Developing and Testing an Electronic Measure of Screening Colonoscopy Overuse in a Large Integrated Healthcare System

J Gen Intern Med. 2016 Apr;31 Suppl 1(Suppl 1):53-60. doi: 10.1007/s11606-015-3569-y.

Abstract

Background: Most existing performance measures focus on underuse of care, but there is growing interest in identifying and reducing overuse.

Objective: We aimed to develop a valid and reliable electronic performance measure of overuse of screening colonoscopy in the Veterans Affairs Health Care System (VA), and to quantify overuse in VA.

Design: This was a cross-sectional study with multiple cross-sections.

Subjects: U.S. Veterans who underwent screening colonoscopy between 2011 and 2013.

Main measures: Overuse of screening colonoscopy, using a validated electronic measure developed by an expert workgroup.

Key results: Compared to results obtained from manual record review, the electronic measure was highly specific (97 %) for overuse, but not sensitive (20 %). After exclusion of diagnostic and high-risk screening or surveillance procedures, the validated electronic measure identified 88,754 average-risk screening colonoscopies performed in VA during 2013. Of these, 20,530 (23 %) met the definition for probable (17 %) or possible (6 %) overuse. Substantial variation in colonoscopy overuse was noted between Veterans Integrated Care Networks (VISNs) and between facilities, with a nearly twofold difference between the maximum and minimum rates of overuse at the VISN level and a nearly eightfold difference at the facility level. Overuse at the VISN and facility level was relatively stable over time.

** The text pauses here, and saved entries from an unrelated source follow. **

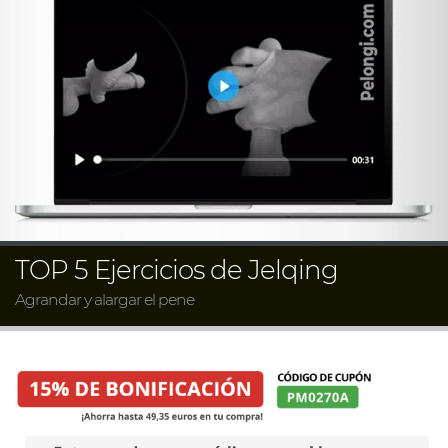
TOP 5 Ejercicios de Jelqing
Agrandar y alargar el pene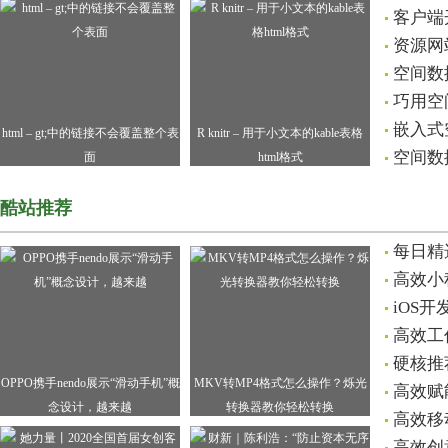
客户端
资源网
空间数
巧用空
嵌入式
html – gt;中的链接不会覆盖整个表
R knitr – 用于小文本的kable表格
空间数
面
html格式
酷站推荐
每日精
高效小
iOS
高效工
硬核推
OPPO携手nendo展示“滑动手机”概
MKV转MP4格式怎么操作？烁光
高效赋
念设计，越来越
转换器教你轻松转换
高效移
高效创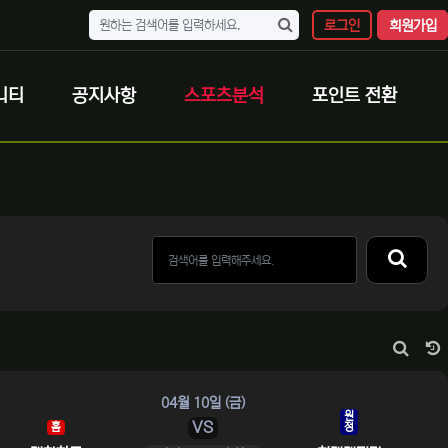
로그인
회원가입
니티
공지사항
스포츠분석
포인트 전환
 람보티비, 무료스포츠중계, 라이브 스포츠 중계
게시판 
04월 10일 (금)
원
VS
홈
정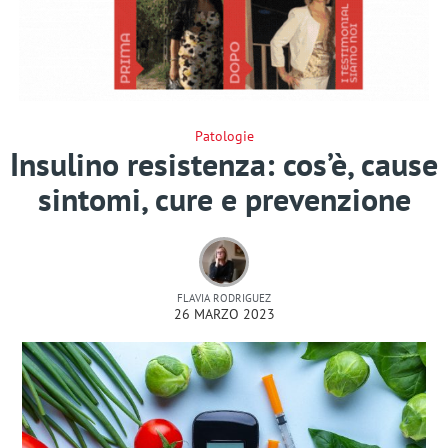
Patologie
Insulino resistenza: cos’è, cause
sintomi, cure e prevenzione
FLAVIA RODRIGUEZ
26 MARZO 2023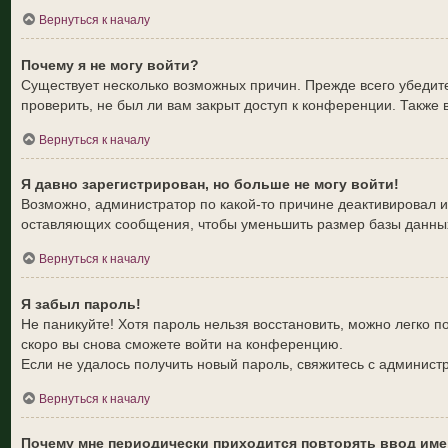
Вернуться к началу
Почему я не могу войти?
Существует несколько возможных причин. Прежде всего убедите
проверить, не был ли вам закрыт доступ к конференции. Также
Вернуться к началу
Я давно зарегистрирован, но больше не могу войти!
Возможно, администратор по какой-то причине деактивировал 
оставляющих сообщения, чтобы уменьшить размер базы данных. 
Вернуться к началу
Я забыл пароль!
Не паникуйте! Хотя пароль нельзя восстановить, можно легко 
скоро вы снова сможете войти на конференцию.
Если не удалось получить новый пароль, свяжитесь с админис
Вернуться к началу
Почему мне периодически приходится повторять ввод име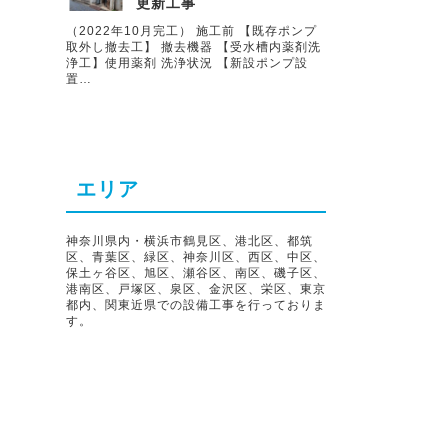
更新工事
（2022年10月完工） 施工前 【既存ポンプ
取外し撤去工】 撤去機器 【受水槽内薬剤洗
浄工】使用薬剤 洗浄状況 【新設ポンプ設
置…
エリア
神奈川県内・横浜市鶴見区、港北区、都筑
区、青葉区、緑区、神奈川区、西区、中区、
保土ヶ谷区、旭区、瀬谷区、南区、磯子区、
港南区、戸塚区、泉区、金沢区、栄区、東京
都内、関東近県での設備工事を行っておりま
す。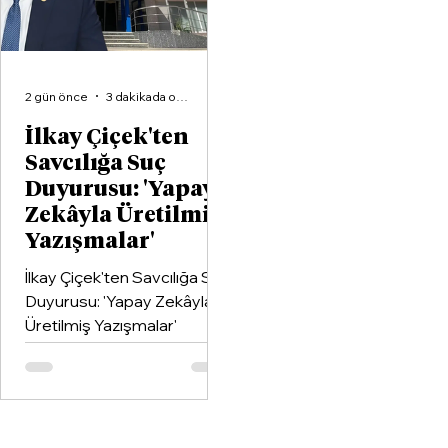
birliği protokolüne imza attı.
2 gün önce
3 dakikada okunur
İlkay Çiçek'ten
Savcılığa Suç
Duyurusu: 'Yapay
Zekâyla Üretilmiş
Yazışmalar'
İlkay Çiçek'ten Savcılığa Suç
Duyurusu: 'Yapay Zekâyla
Üretilmiş Yazışmalar'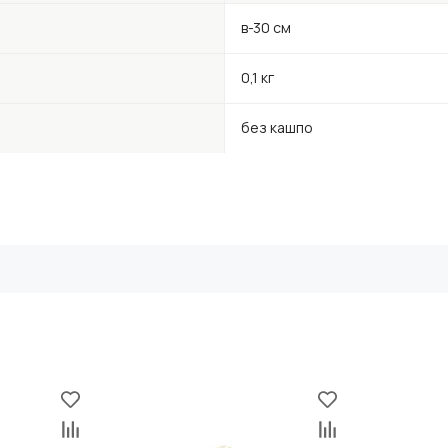
в-30 см
0,1 кг
без кашпо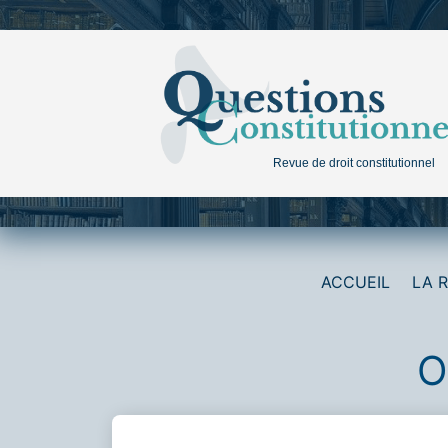
Aller
au
contenu
Revue de droit constitutionnel
ACCUEIL
LA 
O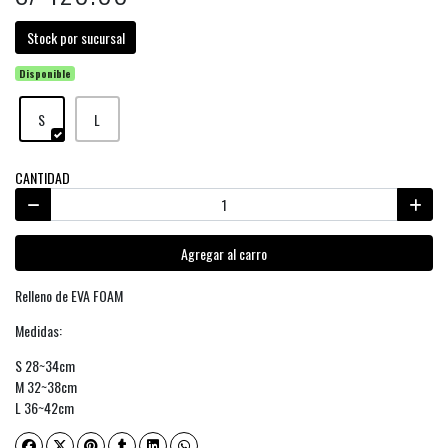
Stock por sucursal
Disponible
S
L
CANTIDAD
Agregar al carro
Relleno de EVA FOAM
Medidas:
S 28~34cm
M 32~38cm
L 36~42cm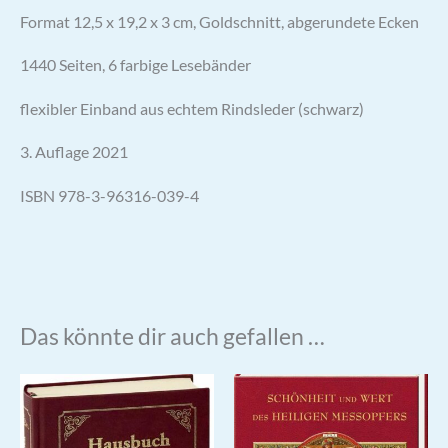
Format 12,5 x 19,2 x 3 cm, Goldschnitt, abgerundete Ecken
1440 Seiten, 6 farbige Lesebänder
flexibler Einband aus echtem Rindsleder (schwarz)
3. Auflage 2021
ISBN 978-3-96316-039-4
Das könnte dir auch gefallen …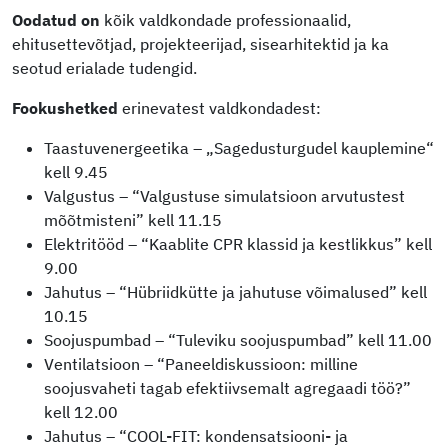
Oodatud on
kõik valdkondade professionaalid,
ehitusettevõtjad, projekteerijad, sisearhitektid ja ka
seotud erialade tudengid.
Fookushetked
erinevatest valdkondadest:
Taastuvenergeetika – „Sagedusturgudel kauplemine“
kell 9.45
Valgustus – “Valgustuse simulatsioon arvutustest
mõõtmisteni” kell 11.15
Elektritööd – “Kaablite CPR klassid ja kestlikkus” kell
9.00
Jahutus – “Hübriidkütte ja jahutuse võimalused” kell
10.15
Soojuspumbad – “Tuleviku soojuspumbad” kell 11.00
Ventilatsioon – “Paneeldiskussioon: milline
soojusvaheti tagab efektiivsemalt agregaadi töö?”
kell 12.00
Jahutus – “COOL-FIT: kondensatsiooni- ja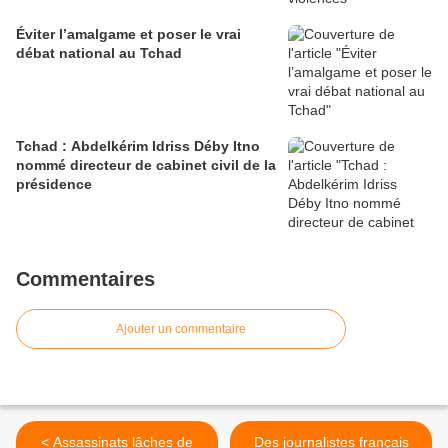
Éviter l’amalgame et poser le vrai
débat national au Tchad
Tchad : Abdelkérim Idriss Déby Itno
nommé directeur de cabinet civil de la
présidence
Commentaires
Ajouter un commentaire
< Assassinats lâches de
Des journalistes français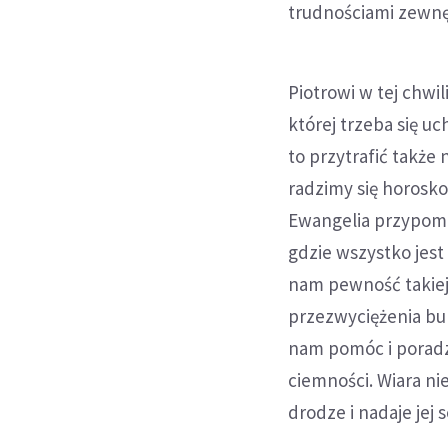
trudnościami zewnę
Piotrowi w tej chwi
której trzeba się u
to przytrafić także
radzimy się horosko
Ewangelia przypomi
gdzie wszystko jest
nam pewność takiej
przezwyciężenia bur
nam pomóc i poradz
ciemności. Wiara ni
drodze i nadaje jej 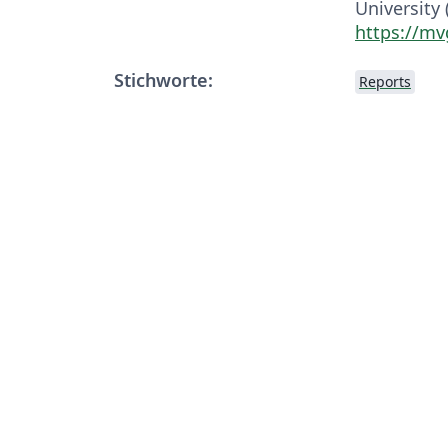
University
https://mv
Stichworte:
Reports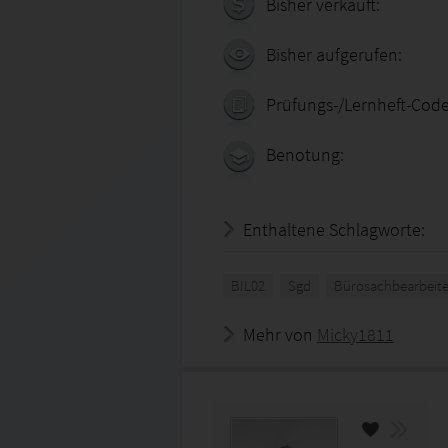
Bisher verkauft:
Bisher aufgerufen:
Prüfungs-/Lernheft-Code
Benotung:
Enthaltene Schlagworte:
BIL02
Sgd
Bürosachbearbeite
Mehr von
Micky1811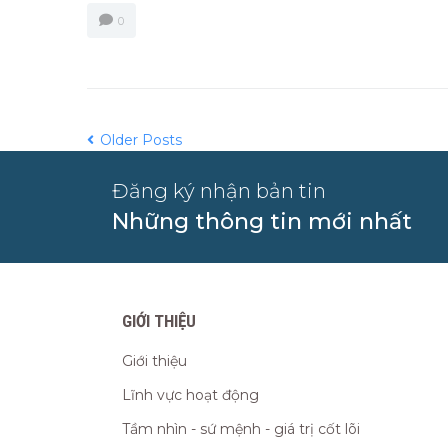
0
Older Posts
Đăng ký nhận bản tin
Những thông tin mới nhất
GIỚI THIỆU
Giới thiệu
Lĩnh vực hoạt động
Tầm nhìn - sứ mệnh - giá trị cốt lõi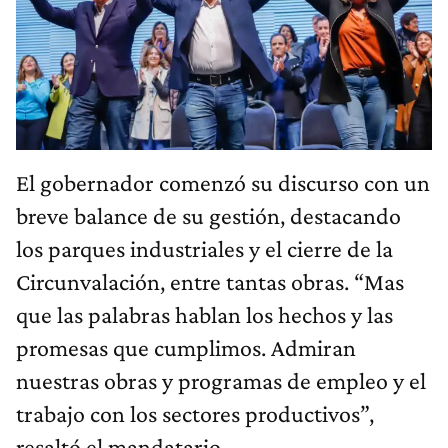
El gobernador comenzó su discurso con un
breve balance de su gestión, destacando
los parques industriales y el cierre de la
Circunvalación, entre tantas obras. “Mas
que las palabras hablan los hechos y las
promesas que cumplimos. Admiran
nuestras obras y programas de empleo y el
trabajo con los sectores productivos”,
resaltó el mandatario.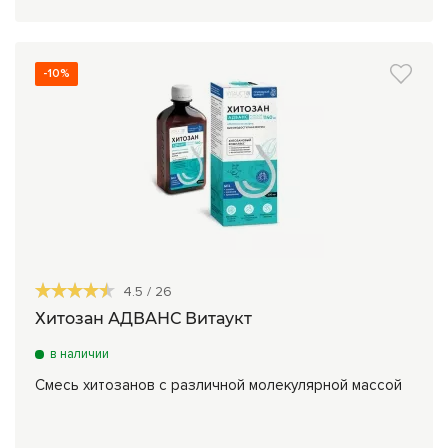
-10%
4.5
/
26
Хитозан АДВАНС Витаукт
в наличии
Смесь хитозанов с различной молекулярной массой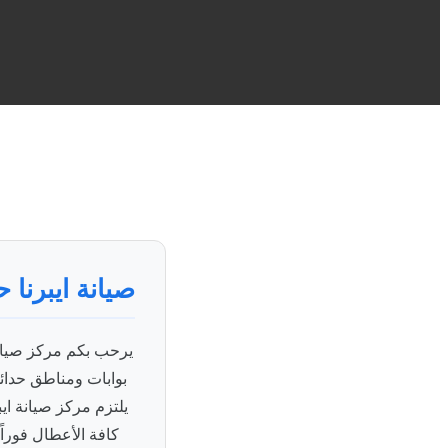
صيانة ايبرنا 
يرحب بكم مركز صيانة 
بوابات ومناطق حدائق
يلتزم مركز صيانة اي
كافة الأعطال فوراً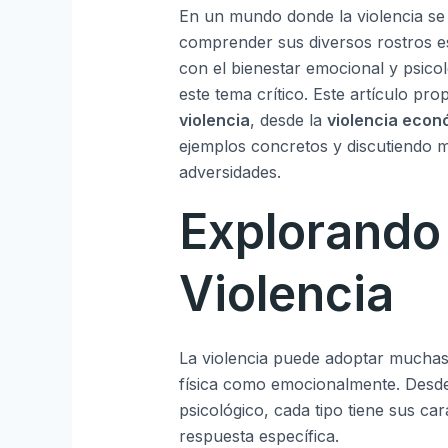
En un mundo donde la violencia se
comprender sus diversos rostros 
con el bienestar emocional y psicol
este tema crítico. Este artículo pro
violencia
, desde la
violencia econ
ejemplos concretos y discutiendo 
adversidades.
Explorando 
Violencia
La violencia puede adoptar muchas
física como emocionalmente. Desde
psicológico, cada tipo tiene sus ca
respuesta específica.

Conclusions: Overuse of screening colonoscopy can be measured reliably and with high specificity using electronic data, and is common in a large integrated healthcare system. Overuse measures, such as those we have specified through a consensus workgroup process, could be combined with underuse measures to improve the appropriateness of colorectal cancer screening.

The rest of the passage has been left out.